## Task prompt:
Read the listing below and copy out every line that holds "Bradesco".

## Task data:

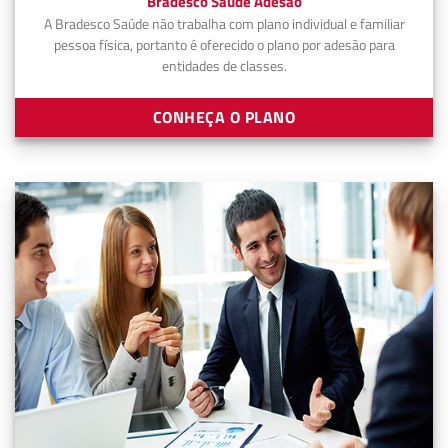
Bradesco Saúde Adesão
A Bradesco Saúde não trabalha com plano individual e familiar
pessoa física, portanto é oferecido o plano por adesão para
entidades de classes.
CONHEÇA O PLANO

## Task response:
Bradesco Saúde Adesão
A Bradesco Saúde não trabalha com plano individual e familiar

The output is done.